Poudlard, son asile depuis plus de trente ans et celui de centaines de sorciers à présent. Il se souvint du soulagement qu'il avait éprouvé quand il avait vu le hibou déposer l'invitation pour se rendre à l'école de ses rêves. Il n'allait pas aller à Durmstrang selon la volonté de ses parents. Rogue se secoua. Il lui fallait éviter de penser à ses parents. Ils étaient associés à des souvenirs douloureux et à des pensées stériles.

Non, il ne serait jamais prêt à retourner en enfer après avoir vainement essayé pendant des années d'oublier les ténèbres et la folie. Il n'avait gagné la confiance de Voldemort et des Mangemorts que pour réaliser ce qu'ils apportaient réellement.

La damnation éternelle.

Dumbledore l'avait recueilli cette nuit-là, alors qu'il ne voulait rien de plus que mourir. Il avait littéralement supplié le vieil homme de mettre un terme à sa vie gâchée. Et Dumbledore avait refusé. Pourquoi ? Pourquoi ne pas juste le laisser mourir ? Le directeur avait été résolu et doux. Il avait insisté pour que Rogue s'assoit et écoute son plan. Un plan qui débarrasserait le monde de Voldemort s'il réussissait. Un plan qui mettrait le jeune homme en grand danger il était vrai, mais un plan qui le rachèterait en partie et qui donnerait un sens nouveau à sa vie.

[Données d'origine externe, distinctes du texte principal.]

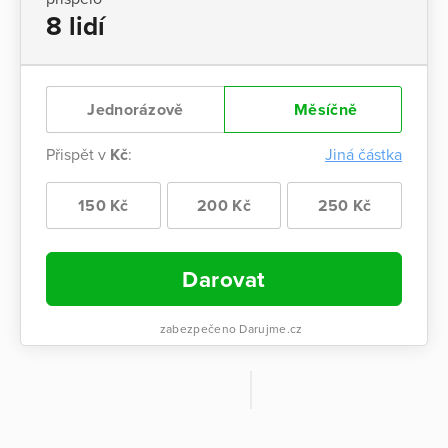
8 lidí
Jednorázově
Měsíčně
Přispět v
Kč
:
Jiná částka
150 Kč
200 Kč
250 Kč
Darovat
zabezpečeno Darujme.cz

Dumbledore l'avait regardé avec une telle compassion… Rogue n'avait pas pu refuser. Il s'était rappelé toutes les victimes et leurs souffrances en sentant monter en lui une froide détermination. Oui, il les vengerait. Pour eux, pour lui, il détruirait Voldemort.

Mais il savait que bien peu l'apprécierait pour ce qu'il ferait. Et d'une certaine manière, il s'en moquait. Seule comptait la reconnaissance de quelques uns parmi les plus clairvoyants. Il n'était pas un héros et n'en serait jamais un, contrairement à Potter. Après tout, l'Ordre de Merlin n'était qu'un morceau coloré de satin et de soie. Cette récompense ne ramènerait jamais les disparus. Inconsciemment, sa main droite caressa son avant-bras gauche, là où la Marque des Ténèbres se trouvait.

On disait que l'être humain tirait les conséquences de ses erreurs et ne les refaisait pas. C'était faux. Les mémoires tendaient à s'effacer au fil du temps. Elles oubliaient ce qui était dangereux pour elles. Le retour de Voldemort en était la parfaite illustration. Presque deux décennies d'absence où tout le monde s'était voilé la face, puis le règne de la terreur avait à nouveau jeté la communauté entière des sorciers dans le chaos.

Il était temps de rappeler à tous ce que représentait la menace d'un être assoiffé de pouvoir.

Severus Rogue, Maître des Potions de l'école de sorcellerie de Poudlard et espion de l'Ordre du Phénix, se redressa et se souvint de la promesse qu'il s'était faite quelques vingt ans plus tôt. A l'heure de combattre, il ne connaîtrait pas la peur et affronterait vaillamment son ennemi jusqu'à la mort, s'il le fallait.

Il sortit une fiole remplie de potion d'invisibilité et l'absorba d'un geste résolu. Il ne disposait plus que de vingt minutes pour remplir sa mission.